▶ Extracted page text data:

------------------------------------------------

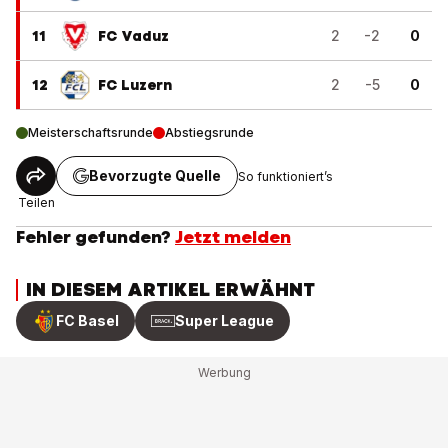
11
FC Vaduz
2
-2
0
12
FC Luzern
2
-5
0
Meisterschaftsrunde
Abstiegsrunde
Bevorzugte Quelle
So funktioniert’s
Teilen
Fehler gefunden?
Jetzt melden
IN DIESEM ARTIKEL ERWÄHNT
FC Basel
Super League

------------------------------------------------

▶ Aim of the task: Output nothing but the lines from the one containing "Bevorzugte Quelle" through the last line of the data, exactly as they stand.

▶ Solution to the problem:
Bevorzugte Quelle
So funktioniert’s
Teilen
Fehler gefunden?
Jetzt melden
IN DIESEM ARTIKEL ERWÄHNT
FC Basel
Super League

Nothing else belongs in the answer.